2024 Military Poster Presentations

Ester Gilbert, MD1; Michelle Medintz, MD2; Carl Freeman2; 1Dwight D. Eisenhower Army Medical Center; 2Saint Louis University Hospital

Objectives: Recidivism is the idea that a prior injury pattern causes worse outcomes on a subsequent injury.  Our objective is to present a rare case of recidivism resulting in the largest reported blunt thoracic esophageal injury resulting in the patient’s survival and an associated blood transfusion reaction.

Methods: We analyzed the diagnostic assessment and management of a large thoracic esophageal injury and transfusion reaction in a single patient who sustained significant blunt polytrauma, with significant past medical history of penetrating chest trauma requiring extensive chest surgery, abdominal surgery, and massive blood transfusion. We reviewed and discussed the literature regarding blunt esophageal trauma to highlight the extraordinary nature of this case in the context of recidivism. 

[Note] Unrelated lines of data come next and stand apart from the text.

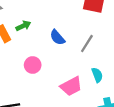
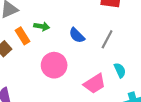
green arrow: (23, 26) -> (42, 26), turned 40
pink circle: (33, 65) -> (54, 65), size x1.5

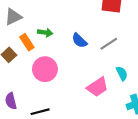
gray line: (107, 39) -> (109, 44), turned 30
pink circle: (54, 65) -> (45, 69), moved

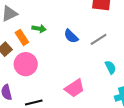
pink circle: (45, 69) -> (26, 64), moved
pink trapezoid: (98, 87) -> (74, 88), moved

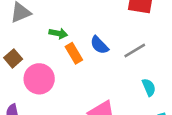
orange rectangle: (22, 37) -> (74, 53), moved

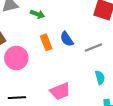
green arrow: (58, 33) -> (37, 14), moved

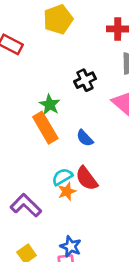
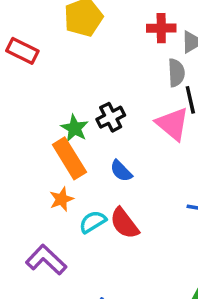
black cross: (85, 80) -> (111, 117), moved
orange star: (67, 191) -> (61, 199), moved

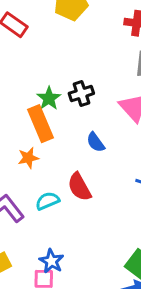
blue semicircle: (121, 171) -> (96, 142), moved
cyan semicircle: (93, 222) -> (48, 201), moved

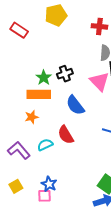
orange rectangle: (40, 124) -> (39, 94), turned -65
blue semicircle: (96, 142) -> (75, 105), size x1.5

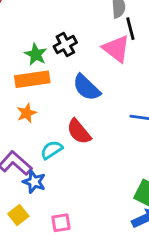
blue star: (49, 184) -> (34, 182), moved

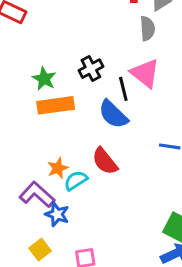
black line: (130, 29) -> (123, 89), moved
green star: (36, 54) -> (44, 79), moved
orange star: (27, 113) -> (58, 168), moved

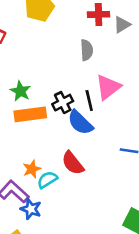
gray semicircle: (147, 28) -> (87, 50), moved
black cross: (91, 69) -> (63, 103), moved
pink triangle: (145, 73) -> (108, 87), turned 44

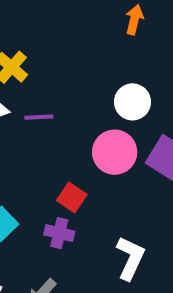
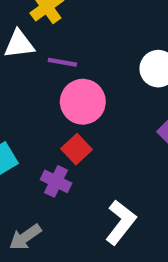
pink circle: (115, 152) -> (83, 102), moved

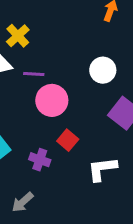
red square: (77, 149) -> (68, 140), moved
white L-shape: (121, 222) -> (102, 169), moved, turned -128

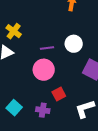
purple line: (34, 74) -> (47, 48), moved
red square: (68, 140) -> (59, 94), turned 32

Results: The patient—a mid-twenty-year-old African American male who survived a remote gunshot wound to the chest requiring clamshell thoracotomy, laparotomy, and massive blood transfusions—presented as a pedestrian struck by a motor vehicle.  The patient sustained significantly more complex polytrauma secondary to recidivism; the patient had developed adhesions following his previous thoracic trauma likely leading to tethering and considerable tearing of the esophagus when he was later struck by a vehicle. This is evidenced by the known rarity of blunt esophageal injury (incidence of approximately 0.001%) and that it is likely to occur in patients who are older, female, and white (Beal et al.). Further, most blunt esophageal injuries occur in the cervical esophagus, whereas our patient’s injury occurred in the thoracic esophagus (Nygaard et al.).  Recidivism is further illustrated by the patient’s transfusion reaction as the patient received uncrossmatched O-(Rh)positive blood during both his initial and presenting traumatic injuries. 

Conclusion: This idea of recidivism causing a subsequently worse outcome because of the prior injury patterns themselves has not been extensively studied. This case discusses an unusual and extensive esophageal perforation and a blood transfusion reaction that was complicated because of the patient’s previous traumatic injuries.  This case not only contributes to the small number of cases resulting in survival from blunt thoracic esophageal trauma, but it also highlights a specific scenario where adhesive disease from previous penetrating trauma and prior blood transfusion contributed to the injury’s complexity and severity. This study and associated literature review presents an opportunity for additional research into recidivism, which can positivity influence community outreach and injury prevention.